Added RMS error plotting to measured results. Theoretical is still a WiP.

2018-08-01 13:05:02 -07:00 · 2018-08-01 13:05:02 -07:00 · 54f1c18e07
commit 54f1c18e07
parent 852f4cad1d
5 changed files with 235 additions and 42 deletions
--- a/LPRDefaultPlotting.py
+++ b/LPRDefaultPlotting.py
@ -13,6 +13,7 @@ from matplotlib import rcParams, pyplot as pp
 from cycler import cycler
 POLAR_YLIM_CONST=(-18,-6)
 POLAR_YLIM_CONST_MEAS=(-22,-10)
 POLAR_YLIM_CONST_ALT=(-32,-6)
 fcFontList = FM.get_fontconfig_fonts()
@ -54,6 +55,7 @@ rcParams['mathtext.bf'] = 'serif:bold'
 rcParams['mathtext.sf'] = 'serif'
 rcParams['mathtext.tt'] = 'monospace'
 rcParams['lines.linewidth'] = 1.0
 #rcParams['axes.grid'] = True
 # axes.prop_cycle
 COLOR_CYCLE_LIST =  [
--- a/comparisonPlots.py
+++ b/comparisonPlots.py
@ -66,12 +66,12 @@ from tankComputers import *
 freq_pts = 501
 S1=TankGlobals.ampSystem()
-B=TankGlobals.bufferSystem()
+S1.bw_plt=2
 f=FreqClass(freq_pts, S1.f0, S1.bw_plt)
 S1.q1_L = 15
 S2 = copy.deepcopy(S1)
-gain_variation = +4 # dB
+gain_variation = +5 # dB
@ -105,8 +105,11 @@ tf_r_ang_ideal1 = wrap_rads(np.concatenate((-S1.phase_swp, -np.pi - S1.phase_swp
 tf_r_ang_ideal2 = wrap_rads(np.concatenate((-S2.phase_swp, -np.pi - S2.phase_swp)))

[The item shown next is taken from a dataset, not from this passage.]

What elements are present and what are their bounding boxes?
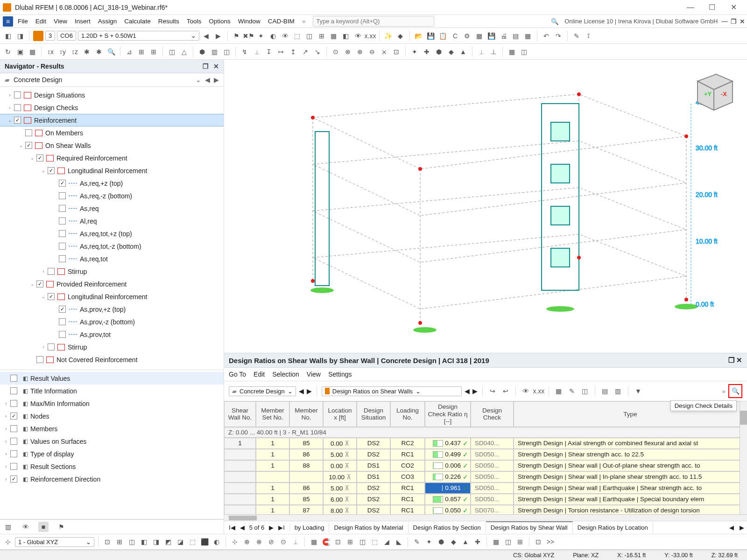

 tf_r_ang1 = np.angle(tf_r1)
 tf_r_ang2 = np.angle(tf_r2)
-tf_r_ang_rms1 = np.sqrt(np.mean(np.power(tf_r_ang1-tf_r_ang_ideal1,2),0))

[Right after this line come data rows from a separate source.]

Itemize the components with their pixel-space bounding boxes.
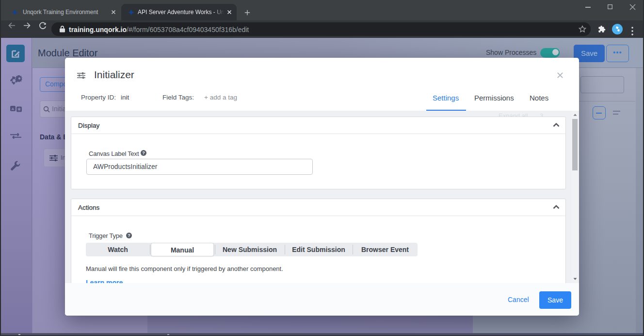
- svg-text:A: A: [12, 107, 15, 111]
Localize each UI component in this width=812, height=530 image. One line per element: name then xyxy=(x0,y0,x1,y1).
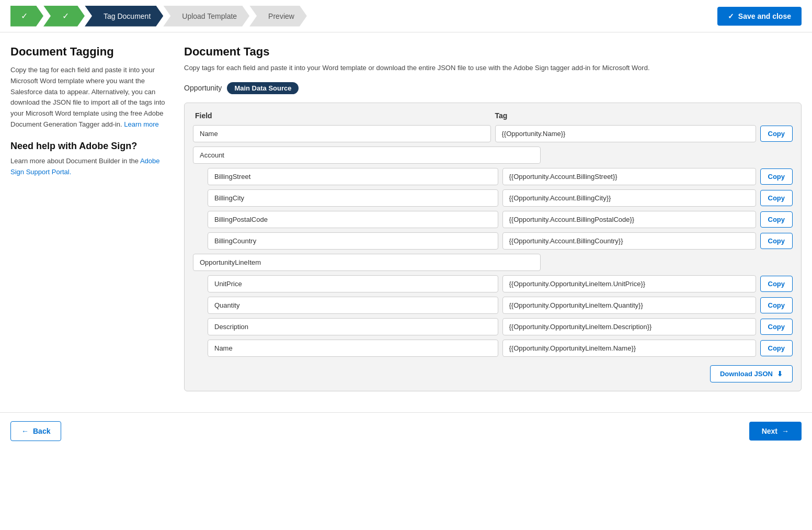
tag-cell: Copy xyxy=(502,318,793,335)
copy-button-quantity[interactable]: Copy xyxy=(760,297,793,313)
col-tag-header: Tag xyxy=(495,111,791,120)
step3-label: Tag Document xyxy=(104,12,151,20)
step2-check-icon: ✓ xyxy=(62,11,69,21)
copy-button-name[interactable]: Copy xyxy=(760,126,793,142)
field-cell xyxy=(208,211,498,228)
tag-input-billing-country[interactable] xyxy=(502,232,756,250)
datasource-row: Opportunity Main Data Source xyxy=(184,82,802,94)
step-3[interactable]: Tag Document xyxy=(85,6,163,27)
main-layout: Document Tagging Copy the tag for each f… xyxy=(0,32,812,404)
back-arrow-icon: ← xyxy=(21,427,29,435)
copy-button-billing-street[interactable]: Copy xyxy=(760,168,793,185)
download-icon: ⬇ xyxy=(777,370,783,378)
field-input-quantity xyxy=(208,297,498,314)
download-json-button[interactable]: Download JSON ⬇ xyxy=(710,365,793,382)
copy-button-description[interactable]: Copy xyxy=(760,319,793,335)
tag-cell: Copy xyxy=(502,297,793,314)
sidebar-title: Document Tagging xyxy=(10,45,167,59)
download-row: Download JSON ⬇ xyxy=(193,365,793,382)
field-cell xyxy=(208,232,498,250)
back-button[interactable]: ← Back xyxy=(10,421,61,441)
tag-cell: Copy xyxy=(502,275,793,292)
step4-label: Upload Template xyxy=(182,12,237,20)
copy-button-billing-postal[interactable]: Copy xyxy=(760,211,793,228)
datasource-label: Opportunity xyxy=(184,84,222,92)
tag-input-description[interactable] xyxy=(502,318,756,335)
col-field-header: Field xyxy=(195,111,491,120)
field-input-description xyxy=(208,318,498,335)
step-5[interactable]: Preview xyxy=(249,6,307,27)
tag-cell: Copy xyxy=(502,168,793,185)
content-title: Document Tags xyxy=(184,45,802,59)
sidebar-help-description: Learn more about Document Builder in the… xyxy=(10,156,167,178)
tag-input-li-name[interactable] xyxy=(502,340,756,357)
tag-cell: Copy xyxy=(502,211,793,228)
table-row: Copy xyxy=(193,297,793,314)
field-cell xyxy=(208,318,498,335)
table-row: Copy xyxy=(193,340,793,357)
field-input-billing-country xyxy=(208,232,498,250)
table-row: Copy xyxy=(193,168,793,185)
step1-check-icon: ✓ xyxy=(21,11,28,21)
copy-button-unit-price[interactable]: Copy xyxy=(760,276,793,292)
learn-more-link[interactable]: Learn more xyxy=(124,120,158,128)
field-input-billing-city xyxy=(208,189,498,207)
table-row: Copy xyxy=(193,318,793,335)
sidebar-help-title: Need help with Adobe Sign? xyxy=(10,141,167,152)
tag-cell: Copy xyxy=(502,232,793,250)
save-close-check-icon: ✓ xyxy=(728,12,734,20)
field-input-unit-price xyxy=(208,275,498,292)
field-input-name xyxy=(193,125,491,142)
group-input-account xyxy=(193,146,541,164)
table-row: Copy xyxy=(193,125,793,142)
field-cell xyxy=(193,125,491,142)
tag-input-name[interactable] xyxy=(495,125,756,142)
tag-input-billing-street[interactable] xyxy=(502,168,756,185)
tag-cell: Copy xyxy=(502,189,793,207)
sidebar: Document Tagging Copy the tag for each f… xyxy=(10,45,167,391)
table-row: Copy xyxy=(193,275,793,292)
step-4[interactable]: Upload Template xyxy=(163,6,249,27)
table-row xyxy=(193,146,793,164)
next-label: Next xyxy=(762,427,777,435)
header: ✓ ✓ Tag Document Upload Template Preview… xyxy=(0,0,812,32)
step-2[interactable]: ✓ xyxy=(43,6,85,27)
save-close-label: Save and close xyxy=(738,12,791,20)
sidebar-description: Copy the tag for each field and paste it… xyxy=(10,65,167,130)
tag-input-quantity[interactable] xyxy=(502,297,756,314)
tag-table: Field Tag Copy xyxy=(184,103,802,391)
field-input-li-name xyxy=(208,340,498,357)
tag-input-billing-city[interactable] xyxy=(502,189,756,207)
next-button[interactable]: Next → xyxy=(749,422,802,441)
table-row: Copy xyxy=(193,189,793,207)
stepper: ✓ ✓ Tag Document Upload Template Preview xyxy=(10,6,717,27)
field-input-billing-street xyxy=(208,168,498,185)
table-headers: Field Tag xyxy=(193,111,793,120)
field-cell xyxy=(208,168,498,185)
copy-button-billing-city[interactable]: Copy xyxy=(760,190,793,206)
tag-cell: Copy xyxy=(502,340,793,357)
table-row xyxy=(193,254,793,271)
tag-cell: Copy xyxy=(495,125,793,142)
field-cell xyxy=(208,297,498,314)
footer: ← Back Next → xyxy=(0,412,812,449)
field-input-billing-postal xyxy=(208,211,498,228)
download-json-label: Download JSON xyxy=(720,370,773,378)
table-row: Copy xyxy=(193,211,793,228)
tag-input-unit-price[interactable] xyxy=(502,275,756,292)
step-1[interactable]: ✓ xyxy=(10,6,43,27)
field-cell xyxy=(208,189,498,207)
group-input-line-item xyxy=(193,254,541,271)
step5-label: Preview xyxy=(268,12,294,20)
save-close-button[interactable]: ✓ Save and close xyxy=(717,7,802,26)
field-cell xyxy=(208,340,498,357)
back-label: Back xyxy=(33,427,50,435)
tag-input-billing-postal[interactable] xyxy=(502,211,756,228)
table-row: Copy xyxy=(193,232,793,250)
copy-button-li-name[interactable]: Copy xyxy=(760,340,793,356)
content-description: Copy tags for each field and paste it in… xyxy=(184,63,802,74)
next-arrow-icon: → xyxy=(782,427,789,435)
field-cell xyxy=(208,275,498,292)
copy-button-billing-country[interactable]: Copy xyxy=(760,233,793,249)
content: Document Tags Copy tags for each field a… xyxy=(184,45,802,391)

+#tf_r_ang_rms1 = np.sqrt(np.mean(np.power(tf_r_ang1-tf_r_ang_ideal1,2),0))
-tf_r_ang_rms2 = np.sqrt(np.mean(np.power(tf_r_ang2-tf_r_ang_ideal2,2),0))
+#tf_r_ang_rms2 = np.sqrt(np.mean(np.power(tf_r_ang2-tf_r_ang_ideal2,2),0))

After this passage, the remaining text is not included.